Frédéric Bastiat argues that socialism hides its true plunderous nature under a facade of nice sounding words like “fraternity” and “equality” (1850)

Frédéric Bastiat

The French economist Frédéric Bastiat (1801-1850) argues that under socialism’s facade of nice-sounding terms like fraternity, solidarity, and equality lies the “monster” of legal plunder and state coercion:

For all its theories about systems and (all) its efforts it appears that socialism, however indulgent it is toward itself, cannot avoid catching a glimpse of the monster which is legal plunder. But what does it do? It cleverly shrouds it from all eyes, even its own, under the seductive names of fraternity, solidarity, organization, and association. And because we do not ask so much of the law since we require only justice from it, (socialism) presumes that we are rejecting fraternity, solidarity, organization, and association and hurls the epithet “Individualist!” at us. It ought to know, therefore, that what we are rejecting is not natural organization, but coerced organization.

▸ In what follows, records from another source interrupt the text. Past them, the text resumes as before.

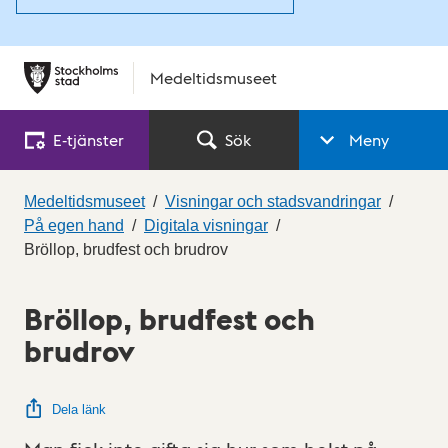
Medeltidsmuseet
E‑tjänster
Sök
Meny
Medeltidsmuseet
Visningar och stadsvandringar
På egen hand
Digitala visningar
Bröllop, brudfest och brudrov
Bröllop, brudfest och
brudrov
Dela länk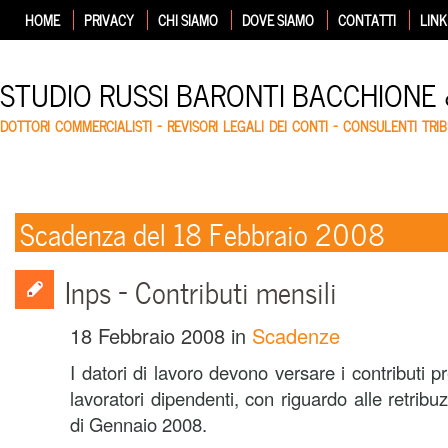
HOME
PRIVACY
CHI SIAMO
DOVE SIAMO
CONTATTI
LINK
STUDIO RUSSI BARONTI BACCHIONE
DOTTORI COMMERCIALISTI – REVISORI LEGALI DEI CONTI – CONSULENTI TRIB
Scadenza del 18 Febbraio 2008
Inps – Contributi mensili
18 Febbraio 2008
in
Scadenze
I datori di lavoro devono versare i contributi p
lavoratori dipendenti, con riguardo alle retrib
di Gennaio 2008.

Frédéric Bastiat first made a name for himself as a gifted economic journalist who attacked the economic absurdities and injustices of tariff protection (his essays were collected in two serties of Economic Sophisms (1846, 1848)). After the February Revolution of 1848 brought a group of socialists to power he turned his considerable skills to fighting the equally absurd and unjust practices of socialism in a series of 12 pamphlets which he published between May 1848 and July 1850, which included several for which Bastiat has become justly famous such as “The State” (September 1848), “The Law” (July 1850), and “What is Seen and What is Not Seen” (July 1850). The essay from which this quote is taken, “The Law”, is a tour de force which surveys the history of socialist thinking leading up to the revolution of 1848 and presents in more detail his own emerging theory of legal plunder. He distinguished between “partial plunder” where a small privileged elite (like large owners and manufacturers whom he called “the plundering class”) benefit at the expense of ordinary taxpayers and consumers (“the plundered class”), and “universal plunder” which the socialists were attempting to introduce. Here, the socialists wanted too use the coercive power of the state to plunder everybody, rich and poor, in order to “organise” (what today we would call centrally plan) the entire economy so that everybody had a job, an income, basic necessities, and so on. Bastiat and the other Parisian free market economists thought that this plan was economically inefficient, wasteful, chaotic, self-defeating, but most of all unjust. Socialism was a veritable “monster” in their view.